As the baby boomer generation careens towards retirement, many owners of investment advisory firms are thinking about succession planning for the first time. If you are among this group, it is never too early to begin the process of preparing for your eventual exit from the business.
The best first step in this process is to consult with one or more experts. Depending on the complexity of your business, you may want (or need) to engage an attorney, CPA, your own financial planner, a banker, a business valuation specialist, and/or even a psychologist to help manage family and other emotionally-fraught relationships intertwined with your business. Once the experts are engaged, the owner and his or her team of advisers must establish the owner’s ultimate goals: his or her “end game.” Some key information to collect and consider in setting these goals include:
- A personal budget analysis for the owner (both current and future needs);
- Risk protection analysis (including healthcare and life insurance expenses for the owner and his or her family);
- Desired sale price and the amount and timing of payouts;
- Level of involvement in the business after sale; and
- Rewards to the employees and employment risks created by a sale of the business.

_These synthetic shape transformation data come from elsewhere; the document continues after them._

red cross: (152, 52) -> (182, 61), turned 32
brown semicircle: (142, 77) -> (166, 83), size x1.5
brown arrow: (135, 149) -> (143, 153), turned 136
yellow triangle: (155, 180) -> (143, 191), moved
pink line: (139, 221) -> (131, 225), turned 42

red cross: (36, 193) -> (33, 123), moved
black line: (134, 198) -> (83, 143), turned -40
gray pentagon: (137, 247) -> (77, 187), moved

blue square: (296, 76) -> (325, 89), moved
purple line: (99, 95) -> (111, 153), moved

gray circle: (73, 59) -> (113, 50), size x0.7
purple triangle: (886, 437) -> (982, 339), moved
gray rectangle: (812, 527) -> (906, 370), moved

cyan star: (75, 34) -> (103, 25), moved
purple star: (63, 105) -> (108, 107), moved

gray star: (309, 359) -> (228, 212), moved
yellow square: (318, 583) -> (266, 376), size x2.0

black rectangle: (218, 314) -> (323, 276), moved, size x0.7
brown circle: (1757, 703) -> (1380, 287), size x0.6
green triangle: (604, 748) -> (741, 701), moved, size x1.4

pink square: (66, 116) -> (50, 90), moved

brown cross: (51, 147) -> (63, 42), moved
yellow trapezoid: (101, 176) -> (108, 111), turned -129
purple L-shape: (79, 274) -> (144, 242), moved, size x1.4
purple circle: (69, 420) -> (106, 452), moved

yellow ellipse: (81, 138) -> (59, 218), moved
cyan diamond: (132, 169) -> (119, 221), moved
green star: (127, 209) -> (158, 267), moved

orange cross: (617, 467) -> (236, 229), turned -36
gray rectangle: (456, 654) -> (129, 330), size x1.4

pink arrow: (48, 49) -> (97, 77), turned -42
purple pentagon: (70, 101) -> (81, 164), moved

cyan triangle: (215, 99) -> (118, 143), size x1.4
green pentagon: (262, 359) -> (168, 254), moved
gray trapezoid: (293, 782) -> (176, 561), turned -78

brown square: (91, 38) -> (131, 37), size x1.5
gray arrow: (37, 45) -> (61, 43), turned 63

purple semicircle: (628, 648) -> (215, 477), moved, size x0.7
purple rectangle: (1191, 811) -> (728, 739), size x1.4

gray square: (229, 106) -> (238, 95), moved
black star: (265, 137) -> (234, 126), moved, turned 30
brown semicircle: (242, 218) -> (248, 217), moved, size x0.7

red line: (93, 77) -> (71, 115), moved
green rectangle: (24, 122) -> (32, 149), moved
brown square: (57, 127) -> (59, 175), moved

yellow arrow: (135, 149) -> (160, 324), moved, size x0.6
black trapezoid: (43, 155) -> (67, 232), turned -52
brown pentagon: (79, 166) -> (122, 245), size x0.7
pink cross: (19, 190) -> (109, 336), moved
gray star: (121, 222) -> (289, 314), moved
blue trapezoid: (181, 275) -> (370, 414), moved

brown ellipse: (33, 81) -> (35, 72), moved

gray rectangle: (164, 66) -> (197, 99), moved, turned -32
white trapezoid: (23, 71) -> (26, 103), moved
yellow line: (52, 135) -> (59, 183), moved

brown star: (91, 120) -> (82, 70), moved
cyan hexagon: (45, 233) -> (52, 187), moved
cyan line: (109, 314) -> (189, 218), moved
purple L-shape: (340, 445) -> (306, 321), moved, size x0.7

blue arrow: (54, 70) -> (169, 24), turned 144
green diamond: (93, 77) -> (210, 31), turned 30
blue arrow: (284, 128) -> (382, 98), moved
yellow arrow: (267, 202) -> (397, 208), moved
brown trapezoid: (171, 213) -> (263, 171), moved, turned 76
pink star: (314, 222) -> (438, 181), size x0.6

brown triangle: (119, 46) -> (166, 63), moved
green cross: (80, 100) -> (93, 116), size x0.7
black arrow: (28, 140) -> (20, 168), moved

Once the end game is known, reaching the goal will undoubtedly require maximization of the business’s value. A number of value drivers can be evaluated and improved in the early stages of exit planning. Some simple first steps include:
- Improving business efficiency by implementing systems and processes. This is crucial for investment advisers, where value often is derived largely from the owner, to transfer value from the owner to the firm.
- Improving management and creating stability in the workforce is another important value driver because these individuals know the firm’s trade secrets.
- Ensuring diversity in the business line. If 18-20% or more of the company’s profits are derived from one client, the business is not sufficiently diversified.
Any business owner that is contemplating an exit in the next ten years should act now. Deloitte reported recently that “71% of small and mid-sized enterprise owners plan to exit their business within the next ten years…” Capital is going to be more readily available at the beginning of this cycle. If you are within this cohort, the earlier you begin planning the greater chance you have to maximize your return and improve your future.